Надя же, точно только что обдумав ответ на его замечание о Дерябине, сказала:
— У Дерябина револьвер и сабля и пусть еще пожарные машины, чтобы окатывать с головы до ног водою, а путиловцы делают орудия и снаряды для армии…
— И могут взять да и перестать их делать, — закончила за нее Катя.
— Перестать? — переспросил Сыромолотов.
— Понятно! Забастовать и выйти на улицы, между прочим и на Дворцовую площадь. И что тогда может с ними сделать полиция, когда их в одном только Петербурге сотни тысяч?
— Сотни тысяч?.. — удивился было Сыромолотов, но тут же согласился: — Разумеется, теперь, во время войны, их должно быть гораздо больше, чем в мирное время… Значит, целая армия!

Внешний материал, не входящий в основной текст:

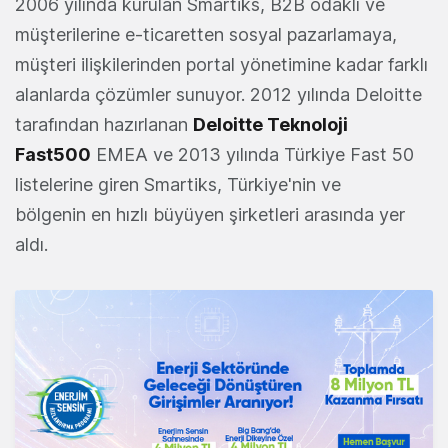
2006 yılında kurulan Smartiks, B2B odaklı ve
müşterilerine e-ticaretten sosyal pazarlamaya,
müşteri ilişkilerinden portal yönetimine kadar farklı
alanlarda çözümler sunuyor. 2012 yılında Deloitte
tarafından hazırlanan
Deloitte Teknoloji
Fast500
EMEA ve 2013 yılında Türkiye Fast 50
listelerine giren Smartiks, Türkiye'nin ve
bölgenin en hızlı büyüyen şirketleri arasında yer
aldı.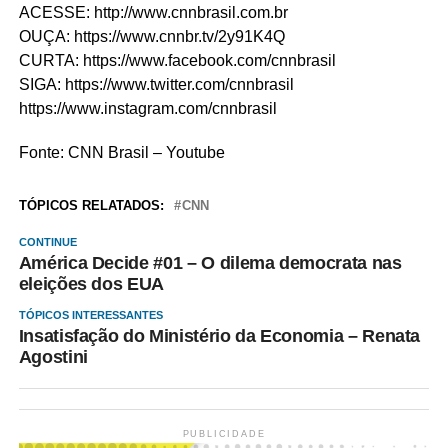
ACESSE: http://www.cnnbrasil.com.br
OUÇA: https://www.cnnbr.tv/2y91K4Q
CURTA: https://www.facebook.com/cnnbrasil
SIGA: https://www.twitter.com/cnnbrasil
https://www.instagram.com/cnnbrasil
Fonte: CNN Brasil – Youtube
TÓPICOS RELATADOS:
CNN
CONTINUE
América Decide #01 – O dilema democrata nas
eleições dos EUA
TÓPICOS INTERESSANTES
Insatisfação do Ministério da Economia – Renata
Agostini
PUBLICIDADE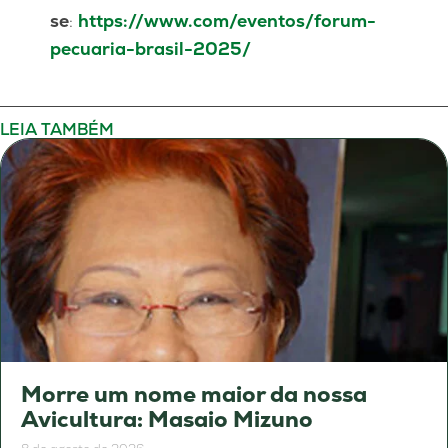
se
:
https://www.com/eventos/forum-
pecuaria-brasil-2025/
LEIA TAMBÉM
Morre um nome maior da nossa
Avicultura: Masaio Mizuno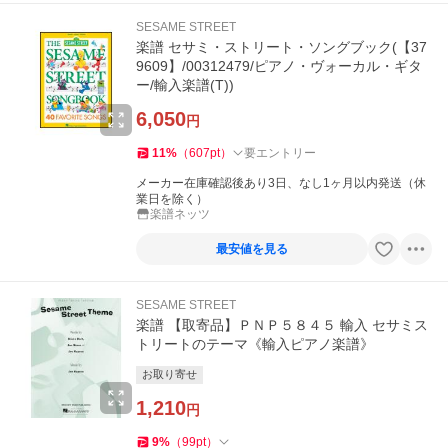
SESAME STREET
楽譜 セサミ・ストリート・ソングブック(【37
9609】/00312479/ピアノ・ヴォーカル・ギタ
ー/輸入楽譜(T))
6,050
円
11
%
（
607
pt
）
要エントリー
メーカー在庫確認後あり3日、なし1ヶ月以内発送（休
業日を除く）
楽譜ネッツ
最安値を見る
SESAME STREET
楽譜 【取寄品】ＰＮＰ５８４５ 輸入 セサミス
トリートのテーマ《輸入ピアノ楽譜》
お取り寄せ
1,210
円
9
%
（
99
pt
）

— И еще какая! — подхватила Катя. — А далеко ли уйдет без этой армии та, которая сейчас на фронте?
Катя сказала это с большим подъемом, и Сыромолотов увидел, что у нее появилось вдруг новое для него выражение лица. Даже щеки ее показались ему не так круглы и румяны, как раньше. Она просто загорелась вся, — и щеки, и лоб, и подбородок, — и взгляд ее несколько запавших глаз стал не по-женски жестким.
— Держите это выражение, пожалуйста! — обратился он к ней, заторопившись и подняв палец. — Я это сейчас занесу в альбом.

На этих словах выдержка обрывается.